Task brief: Everything in the data that follows should be given again verbatim, except the images.
---
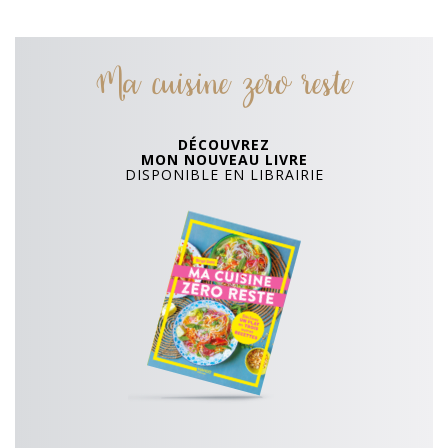
Ma cuisine zero reste
DÉCOUVREZ
MON NOUVEAU LIVRE
DISPONIBLE EN LIBRAIRIE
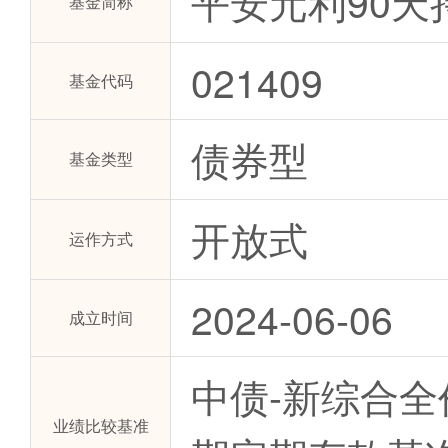
平安元利90天
基金简称
021409
基金代码
债券型
基金类型
开放式
运作方式
2024-06-06
成立时间
中债-新综合全价
业绩比较基准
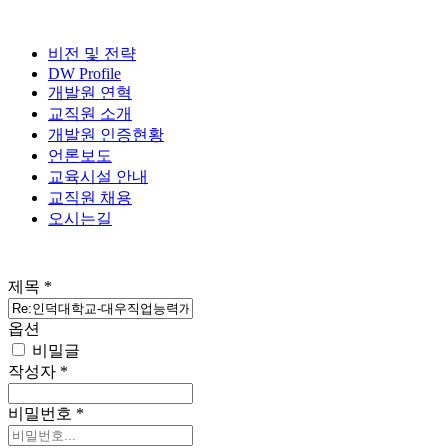
비전 및 전략
DW Profile
개발원 연혁
교직원 소개
개발원 인증현황
언론보도
교육시설 안내
교직원 채용
오시는길
제목
*
옵션
비밀글
작성자
*
비밀번호
*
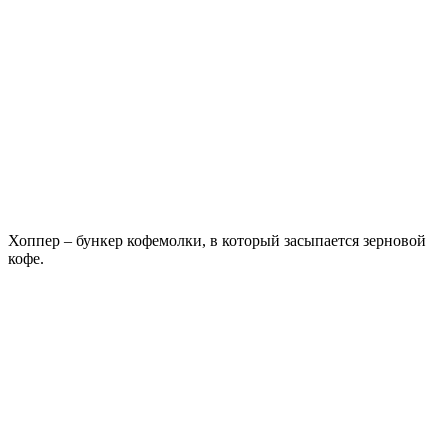
Хоппер – бункер кофемолки, в который засыпается зерновой
кофе.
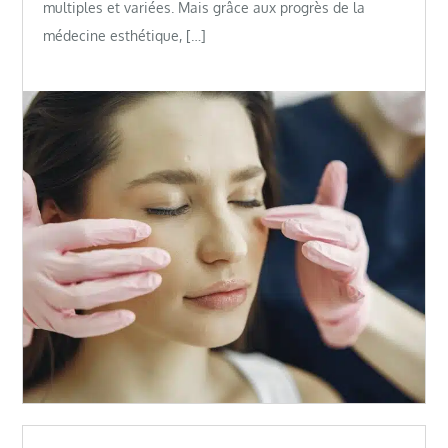
multiples et variées. Mais grâce aux progrès de la
médecine esthétique, […]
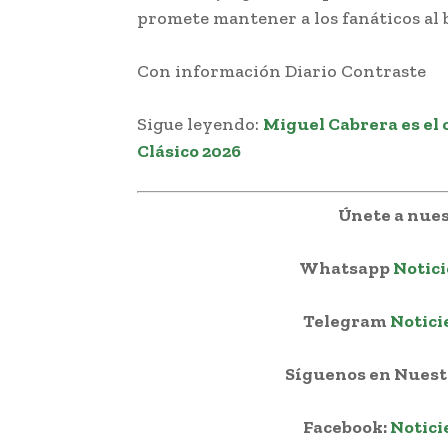
promete mantener a los fanáticos al b
Con información Diario Contraste
Sigue leyendo:
Miguel Cabrera es el 
Clásico 2026
Únete a nues
Whatsapp
Notici
Telegram
Notici
Síguenos en Nuestr
Facebook:
Notici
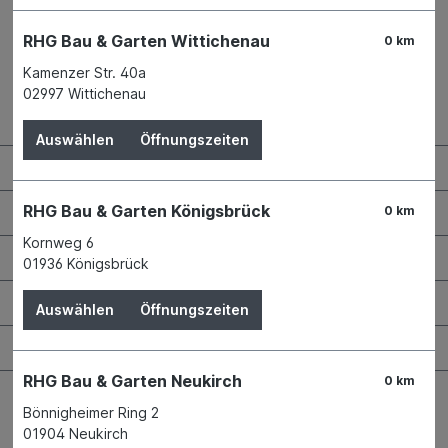
RHG Bau & Garten Wittichenau
0 km
Kamenzer Str. 40a
02997 Wittichenau
Kontaktdaten und Öffnungszeiten
Auswählen
Öffnungszeiten
RHG Helfer
Wissenswertes
RHG Bau & Garten Königsbrück
0 km
Kornweg 6
Maschinen & Werkzeuge
01936 Königsbrück
Bauen & Renovieren
Auswählen
Öffnungszeiten
Garten & Landschaftsbau
RHG Bau & Garten Neukirch
0 km
Bönnigheimer Ring 2
01904 Neukirch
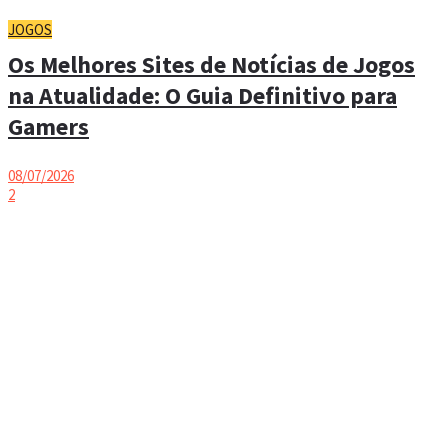
JOGOS
Os Melhores Sites de Notícias de Jogos
na Atualidade: O Guia Definitivo para
Gamers
08/07/2026
2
---
Exercise result:
Ma cuisine zero reste
DÉCOUVREZ
MON NOUVEAU LIVRE
DISPONIBLE EN LIBRAIRIE
平安元利90天
基金简称
021409
基金代码
债券型
基金类型
开放式
运作方式
2024-06-06
成立时间
中债-新综合全价
业绩比较基准
비전 및 전략
DW Profile
개발원 연혁
교직원 소개
개발원 인증현황
언론보도
교육시설 안내
교직원 채용
오시는길
제목
*
옵션
비밀글
작성자
*
비밀번호
*
Хоппер – бункер кофемолки, в который засыпается зерновой
кофе.
multiples et variées. Mais grâce aux progrès de la
médecine esthétique, […]
promete mantener a los fanáticos al b
Con información Diario Contraste
Sigue leyendo:
Miguel Cabrera es el 
Clásico 2026
Únete a nues
Whatsapp
Notici
Telegram
Notici
Síguenos en Nuestr
Facebook:
Notici
RHG Bau & Garten Wittichenau
0 km
Kamenzer Str. 40a
02997 Wittichenau
Kontaktdaten und Öffnungszeiten
Auswählen
Öffnungszeiten
RHG Helfer
Wissenswertes
RHG Bau & Garten Königsbrück
0 km
Kornweg 6
Maschinen & Werkzeuge
01936 Königsbrück
Bauen & Renovieren
Auswählen
Öffnungszeiten
Garten & Landschaftsbau
RHG Bau & Garten Neukirch
0 km
Bönnigheimer Ring 2
01904 Neukirch
JOGOS
Os Melhores Sites de Notícias de Jogos
na Atualidade: O Guia Definitivo para
Gamers
08/07/2026
2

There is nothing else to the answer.